Thursday, January 6, 2011

Indigenous People of Zacatecas

The primary indigenous people of present-day Zacatecas were the Chichimeca Indians. Groups belonging to these Indians include Zacatecos, Cazcanes, and Guachiles. Other Indian groups that may have occupied a small portion of Zacatecas land at some point include Huichos, Tepecanos, Tecuexes, and Guamares.

The Huichol territory does not appear on this image, but would be in the corner of Zacatecas where the Tepecanos were located. These Indians were originally from the state of San Luis Potosi and had expanded upwards reaching Zacatecas.

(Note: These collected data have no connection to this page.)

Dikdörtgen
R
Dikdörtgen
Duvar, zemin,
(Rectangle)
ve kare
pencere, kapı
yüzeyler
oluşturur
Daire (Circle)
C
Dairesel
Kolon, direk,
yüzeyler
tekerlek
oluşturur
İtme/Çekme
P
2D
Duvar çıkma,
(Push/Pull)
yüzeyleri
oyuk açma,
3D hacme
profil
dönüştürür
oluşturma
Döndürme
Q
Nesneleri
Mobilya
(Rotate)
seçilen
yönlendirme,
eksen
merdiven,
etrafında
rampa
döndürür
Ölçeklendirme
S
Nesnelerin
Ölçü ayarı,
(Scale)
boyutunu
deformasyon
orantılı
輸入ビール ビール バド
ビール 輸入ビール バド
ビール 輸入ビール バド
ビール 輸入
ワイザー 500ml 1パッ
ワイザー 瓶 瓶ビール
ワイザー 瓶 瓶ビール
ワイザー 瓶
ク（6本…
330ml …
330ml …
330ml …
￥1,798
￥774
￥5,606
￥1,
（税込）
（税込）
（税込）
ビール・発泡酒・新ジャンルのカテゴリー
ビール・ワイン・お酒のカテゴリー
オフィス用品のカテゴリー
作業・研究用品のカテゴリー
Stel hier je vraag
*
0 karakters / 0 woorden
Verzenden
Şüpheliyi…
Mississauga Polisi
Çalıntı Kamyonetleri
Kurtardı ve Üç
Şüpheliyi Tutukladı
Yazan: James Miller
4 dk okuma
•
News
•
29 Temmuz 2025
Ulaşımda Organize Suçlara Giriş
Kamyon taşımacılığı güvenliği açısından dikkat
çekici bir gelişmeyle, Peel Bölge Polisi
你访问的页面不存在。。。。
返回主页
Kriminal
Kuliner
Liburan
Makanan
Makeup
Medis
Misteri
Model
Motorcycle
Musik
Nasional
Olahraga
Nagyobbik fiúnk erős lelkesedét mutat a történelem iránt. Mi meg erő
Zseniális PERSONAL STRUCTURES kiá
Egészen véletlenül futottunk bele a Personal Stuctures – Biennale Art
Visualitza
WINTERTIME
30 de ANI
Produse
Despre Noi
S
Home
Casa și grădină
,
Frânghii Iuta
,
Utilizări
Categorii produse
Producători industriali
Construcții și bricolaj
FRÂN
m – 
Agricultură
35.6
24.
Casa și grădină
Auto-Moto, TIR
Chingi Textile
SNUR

These groups were mostly nomadic and were hunters/gatherers. They were very defendant of their ancestral homelands and even became feared and respected by the Aztecs and other Indians for their bravery and courage in protecting their land.
  • The Zacatecos Indians were tall, well-proportioned, muscular people. They smeared their bodies with clay of various colors to protect their skin from the sun's rays and from vermin.
  • The Guachichiles received their name from the Aztecs meaning, "head colored red." They wore red feather headdresses by painting themselves red, including their hair, and wore head coverings made of red painted hides. They also had many different dialects which made their language hard to learn.
  • No physical description was found for the Cazcanes Indians, but it is known that served the Spanish army in their northward advance (towards Zacatecos land). This is why they were occasionally attacked by the Zacatecos Indians.

Ancient Ruins
The largest pre-Colombian settlement was found in southwestern Zacatecas and was known as La Quemada. La Quemada was first occupied between 200 and 300 A.D., and was abandoned by the year 900. This site is known for the gigantic pillars that are 18 feet high and 17 feet in circumference.